The case for a digital-first Irish accountancy firm
The Irish accountancy market is in the middle of a shift from traditional, file-heavy practices to digital-first firms that work in cloud accounting platforms, share documents through portals, and run client meetings on video. For a startup or growing SME the digital-first firm tends to be a better fit because the speed of communication, the access to real-time numbers, and the lower cost of routine work all favour the modern model.
Kinore is a digital-first Chartered Accountants firm based in Ireland. We work with founders, business owners, and ambitious SMEs across the country (and increasingly with non-resident clients who need an Irish accountancy partner for their EU operations). If you are looking for an accountant and you want a clear, no-pressure conversation about whether we are the right fit, book a call and we will give you an honest view.
Frequently asked questions about hiring an accountant in Ireland
Do I have to use an accountant in my own town?
No. Cloud accounting software, video calls, and digital signing have made geographic distance irrelevant for almost all small and medium business accountancy work. You can be in Galway, Cork, or Donegal and work effectively with a Dublin firm or vice versa. Choose the right accountant first; pick by location only as a tie-breaker.
What’s the difference between a Chartered Accountant and a CPA?
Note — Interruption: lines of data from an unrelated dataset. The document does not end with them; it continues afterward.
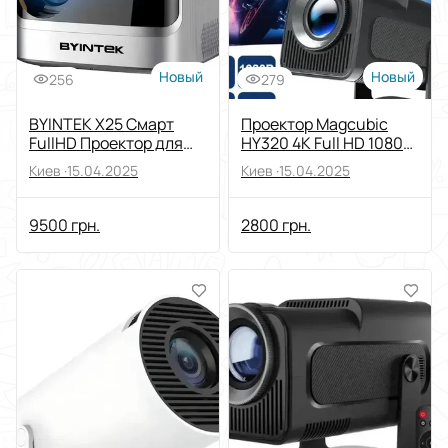
Новый
Новый
256
279
BYINTEK X25 Смарт
Проектор Magcubic
FullHD Проектор для
HY320 4K Full HD 1080P,
дому 4K WiFi Проєктор
Android 11, 390ANSI,
Киев ·
15.04.2025
Киев ·
15.04.2025
Android
Wifi6
9500 грн.
2800 грн.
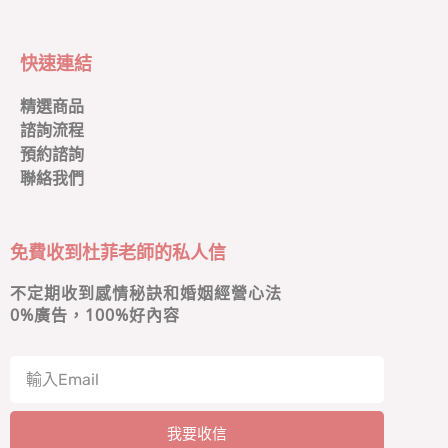
快速連結
精選商品
諮詢流程
預約諮詢
聯絡我們
免費收到杜菲老師的私人信
不定期收到感情秘訣和婚姻經營心法
0
%廣告，100%好內容
我要收信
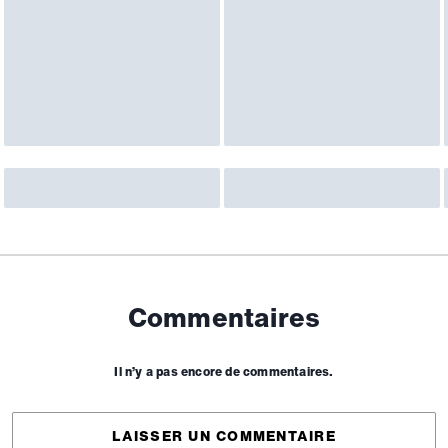
Commentaires
Il n’y a pas encore de commentaires.
LAISSER UN COMMENTAIRE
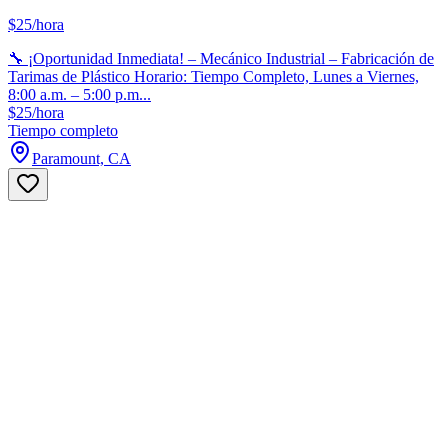
$25/hora
🔧 ¡Oportunidad Inmediata! – Mecánico Industrial – Fabricación de
Tarimas de Plástico Horario: Tiempo Completo, Lunes a Viernes,
8:00 a.m. – 5:00 p.m...
$25/hora
Tiempo completo
Paramount, CA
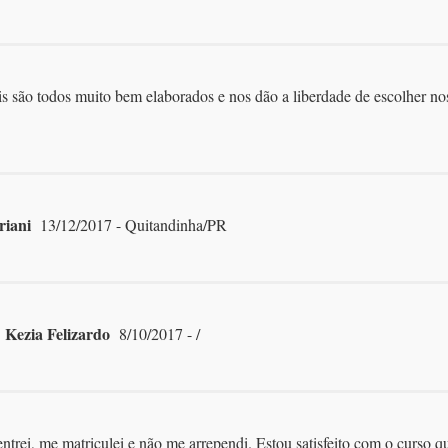
s são todos muito bem elaborados e nos dão a liberdade de escolher no
riani
13/12/2017 - Quitandinha/PR
Kezia Felizardo
"
8/10/2017 - /
trei, me matriculei e não me arrependi. Estou satisfeito com o curso que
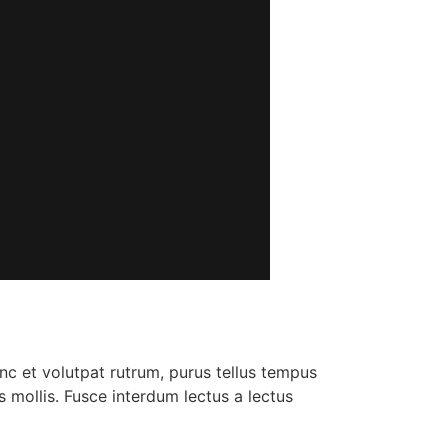
nc et volutpat rutrum, purus tellus tempus
s mollis. Fusce interdum lectus a lectus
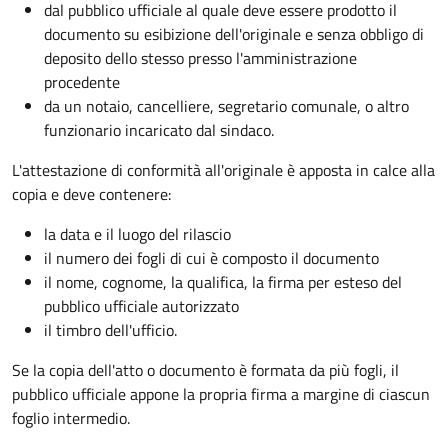
dal pubblico ufficiale al quale deve essere prodotto il
documento su esibizione dell'originale e senza obbligo di
deposito dello stesso presso l'amministrazione
procedente
da un notaio, cancelliere, segretario comunale, o altro
funzionario incaricato dal sindaco.
L'attestazione di conformità all'originale è apposta in calce alla
copia e deve contenere:
la data e il luogo del rilascio
il numero dei fogli di cui è composto il documento
il nome, cognome, la qualifica, la firma per esteso del
pubblico ufficiale autorizzato
il timbro dell'ufficio.
Se la copia dell'atto o documento è formata da più fogli, il
pubblico ufficiale appone la propria firma a margine di ciascun
foglio intermedio.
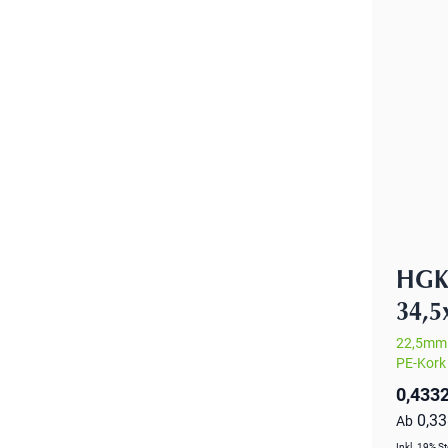
HGK 
34,
22,5mm 
PE-Kork 
0,4332
0,3
Ab
Inkl. 19% S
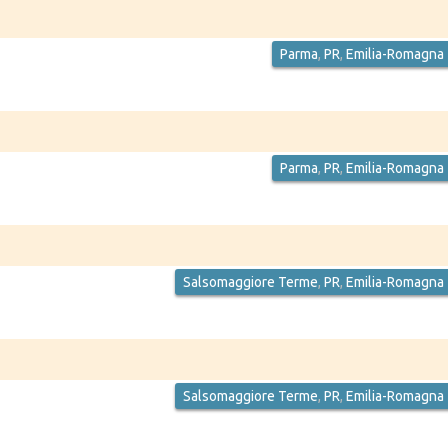
Parma
,
PR
,
Emilia-Romagna
Parma
,
PR
,
Emilia-Romagna
Salsomaggiore Terme
,
PR
,
Emilia-Romagna
Salsomaggiore Terme
,
PR
,
Emilia-Romagna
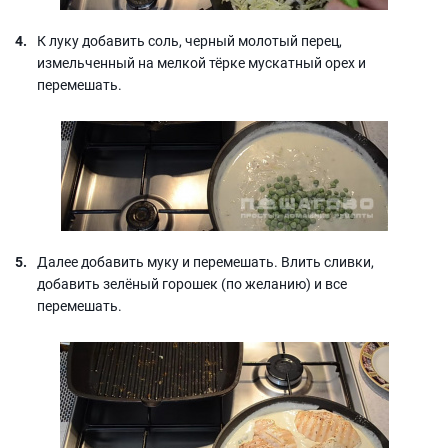
К луку добавить соль, черный молотый перец,
измельченный на мелкой тёрке мускатный орех и
перемешать.
Далее добавить муку и перемешать. Влить сливки,
добавить зелёный горошек (по желанию) и все
перемешать.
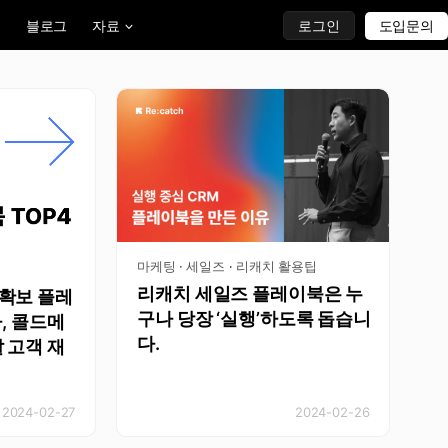
블로그
자료
로그인
도입문의
마케팅 · 세일즈
리캐치 활용팁
·
리캐치 세일즈 플레이북은 누
 확보 플레
구나 당장 ‘실행’하도록 돕습니
나, 콜드메
다.
 고객 재
2024-02-27
2024-02-26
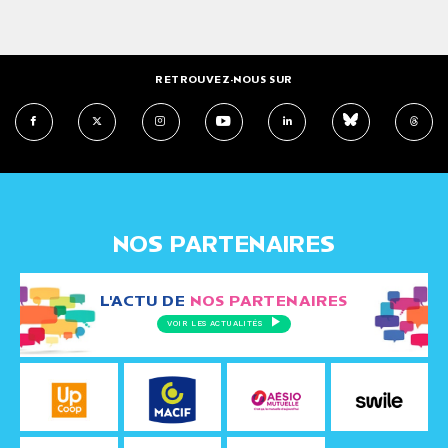
RETROUVEZ-NOUS SUR
NOS PARTENAIRES
L'ACTU DE
NOS PARTENAIRES
VOIR LES ACTUALITÉS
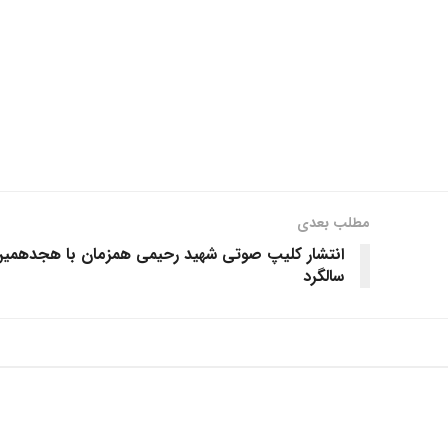
مطلب بعدی
انتشار کلیپ صوتی شهید رحیمی همزمان با هجدهمی
سالگرد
Chartered Accountants Ireland (CAI) and CPA Ireland are two different professional bodies, both highly regarded. Members of both have completed multi-year training, sat structured examinations, and committed to ongoing professional development. Either is a strong qualification for your business.
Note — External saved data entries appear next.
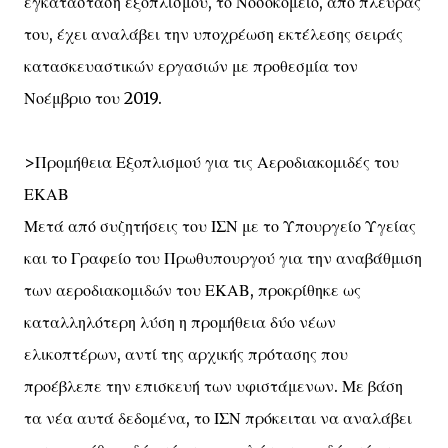
εγκατάσταση εξοπλισμού, το Νοσοκομείο, από πλευράς
του, έχει αναλάβει την υποχρέωση εκτέλεσης σειράς
κατασκευαστικών εργασιών με προθεσμία τον
Νοέμβριο του 2019.
>Προμήθεια Εξοπλισμού για τις Αεροδιακομιδές του
ΕΚΑΒ
Μετά από συζητήσεις του ΙΣΝ με το Υπουργείο Υγείας
και το Γραφείο του Πρωθυπουργού για την αναβάθμιση
των αεροδιακομιδών του ΕΚΑΒ, προκρίθηκε ως
καταλληλότερη λύση η προμήθεια δύο νέων
ελικοπτέρων, αντί της αρχικής πρότασης που
προέβλεπε την επισκευή των υφιστάμενων. Με βάση
τα νέα αυτά δεδομένα, το ΙΣΝ πρόκειται να αναλάβει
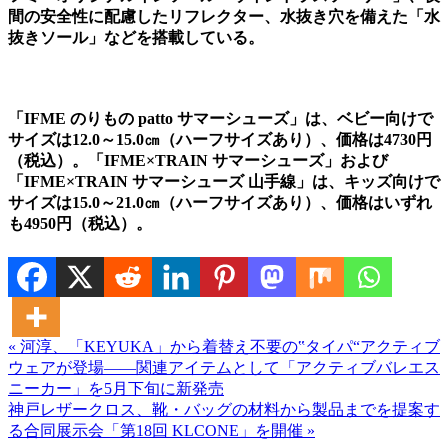
間の安全性に配慮したリフレクター、水抜き穴を備えた「水
抜きソール」などを搭載している。
「IFME のりもの patto サマーシューズ」は、ベビー向けで
サイズは12.0～15.0㎝（ハーフサイズあり）、価格は4730円
（税込）。「IFME×TRAIN サマーシューズ」および
「IFME×TRAIN サマーシューズ 山手線」は、キッズ向けで
サイズは15.0～21.0㎝（ハーフサイズあり）、価格はいずれ
も4950円（税込）。
« 河淳、「KEYUKA」から着替え不要の‟タイパ“アクティブ
ウェアが登場――関連アイテムとして「アクティブバレエス
ニーカー」を5月下旬に新発売
神戸レザークロス、靴・バッグの材料から製品までを提案す
る合同展示会「第18回 KLCONE」を開催 »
How long should I expect to keep my accountant?
Most strong client-accountant relationships last five years or more. The longer the relationship, the more the accountant understands your business, your goals, and the patterns in your numbers. That said, growing businesses sometimes outgrow smaller firms and need to move up to a firm with more specialist capability. If your accountant is genuinely a good one, they will tell you when that point is coming.
Can I just use accounting software and skip the accountant?
For a very early-stage sole trader with simple income, possibly. For anyone with VAT, payroll, multiple income streams, or any meaningful tax planning opportunity, almost never. Software like Xero or QuickBooks is excellent at recording transactions; it is not a substitute for professional advice on structure, tax, or strategy.
What questions should I ask before signing with a new accountant?
Ask about the team you will work with, the fee structure and what is included, the software they recommend, how often you will have a tax-planning conversation, the sectors they specialise in, and whether they can share references. A confident firm will answer all of these directly; a weaker firm will dodge specifics.
The information provided in this article is for general guidance and informational purposes only. It does not constitute professional accounting, tax, or financial advice, and should not be relied upon as a substitute for advice tailored to your specific circumstances. While we take care to ensure the content is accurate and up to date at the time of publication, legislation, tax rates, thresholds, and compliance requirements in Ireland can change.